02 dez, 2020 - 16:50 • Aura Miguel , com redação
O caixão de Eduardo Lourenço tem a forma de Portugal, declarou o cardeal Tolentino Mendonça, nas cerimónias fúnebres do ensaísta, pensador e professor que morreu na terça-feira.
“O caixão de Eduardo Lourenço tem, qualquer que seja a sua forma, a forma de Portugal, do qual ele foi e será para muitas gerações futuras um explorador e um cartógrafo, um detetive e um psicanalista do destino, um sismógrafo e um decifrador de signos, uma antena crítica e um instigador generoso e iluminado”, disse o cardeal durante a homilia da missa que decorreu no Mosteiro dos Jerónimos, em Lisboa.
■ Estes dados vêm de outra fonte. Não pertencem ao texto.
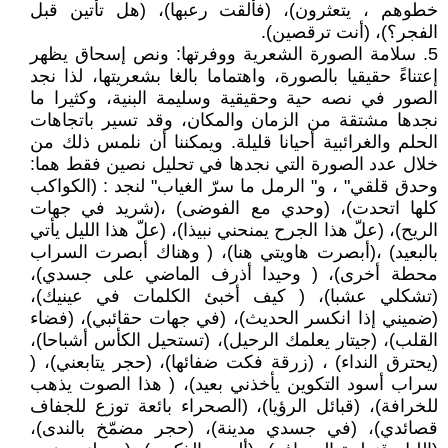
خطوهم ، يتعثرون)، (فألقت رعبها)، (هل تأتين قبل
الفجر؟)، (أنت ترقصين).
5. سلامة الصورة الشعرية ووفرتها: ونص إسحاق يظهر
إعتناءً حقيقيا بالصورة، واهتماما بالغا بشعريتها، لذا نجد
الصور في نصه حية وحقيقية وسليمة البنية، وكثيرا ما
نجدها مشتقة من الزمان والمكان، وقد تسير باتجاهات
الحلم والغرائبية أحيانا قليلة. ويمكننا أن نلمس ذلك من
خلال عدد الصورة التي نجدها في تحليل نصين فقط هما:
وحدق قلقي" ، و" الرمل ما سرّ الغياب" لنجد : (الكواكب
كلها اتحدت)، (وحدي مع الفوضى) ،(شريد في جهات
الريح)، (علّ هذا الجرح يمنحني نبيذا)، (علّ هذا الليل يأتي
بالبعيد) ،(أبصرت هاويتي هنا)، ( وهناك أبصرت السراب
محطة أخرى)، ( وحيدا أذرف الماضي على جسدي)،
(تشكلي عشبا)، ( كيف أخبئ الكلمات في عينيك)،
(ضميني إذا انكسر الحديث)، (في جهات حقائبي)، (فضاء
القلب)، (جيتار يعلمك الرحيل)، (تستحيل الكأس أشباحا)،
(يحترق النداء) ، (زرقة فكت ضفائها)، (حجر يتابعني)، (
سراب أسود التكوين يأخذني بعيد)، ( هذا الصوت يذهب
للخرافة)، (قبائل الرؤيا)، (الصحراء بائعة توزع للجفاف
قصائدي)، (في جسدي مدينة)، (حجر مضمّخ بالندى)،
Para o bibliotecário e arquivista do Vaticano, depois de Eduardo Lourenço, “todos podemos dizer que nos entendemos melhor a nós próprios”.
Na missa de corpo presente, onde estiveram o Presidente da República, Marcelo Rebelo de Sousa, e o primeiro-ministro, António Costa, o cardeal Tolentino Mendonça recordou um episódio em que Eduardo Lourenço chorou.
“Só uma vez o vi chorar. Fiquei completamente desconcertado porque nada, na nossa conversa, me alertara para a iminência daquela sua emoção torrencial. Estávamos a falar de textos bíblicos, uma conversa, uma conversa animada, saltando desta para aquela personagem. E, de repente, ele tropeçou, como o apóstolo Paulo terá tropeçado, na palavra Jesus. E os seus olhos encheram-se de água e a sua voz de silêncio, de lentidão e soluços.”
“Passou muito tempo para que me dissesse, chorando: ‘Não há nada superior a Jesus. Já se imaginou um Deus que diz 'bem-aventurados os pobres, os humildes, os misericordiosos, os puros de coração, os perseguidos, os que têm fome e sede de justiça, os que constroem a paz'... não há nada superior a isto’", recorda o cardeal poeta.
D. Tolentino Mendonça falou também de um momento em que, na televisão, Eduardo Lourenço foi questionado sobre “o que pensa de Deus?"
“A resposta dele abriu um alçapão, trouxe aquele ‘arrepio sideral do infinito’ de que falava Pascal. Sabe - respondeu ele calmamente - mais importante do que dizer o que eu penso de Deus, é saber o que Deus pensa de mim”, lembrou.
A propósito desta pergunta de Eduardo Lourenço (o que Deus pensa de mim), também o cardeal patriarca de Lisboa, D. Manuel Clemente, comentou, no final da missa que presidiu: “Acreditamos que na raia do Céu, onde finalmente chegou, esta pergunta que o manteve, proferida ou sentida, teve e tem absoluta resposta. Ele agora sabe o que Deus pensa dele. E posso adivinhar, com toda a certeza, que pensa muito bem”.
D. Manuel Clemente lembrou que Eduardo Lourenço foi sempre movido por uma “inquietação profunda”.
Entre as várias personalidades que foram prestar a última homenagem ao ensaísta, encontravam-se os escritores Lídia Jorge, Gonçalo M. Tavares, Pedro Mexia e Nuno Júdice, o presidente da Câmara Municipal de Lisboa, Fernando Medina, e o ex-presidente da República Cavaco Silva.
Eduardo Lourenço morreu na terça-feira, aos 97 anos. O funeral realiza-se em São Pedro de Rio Seco, em Almeida, a terra natal do ensaísta e conselheiro de Estado.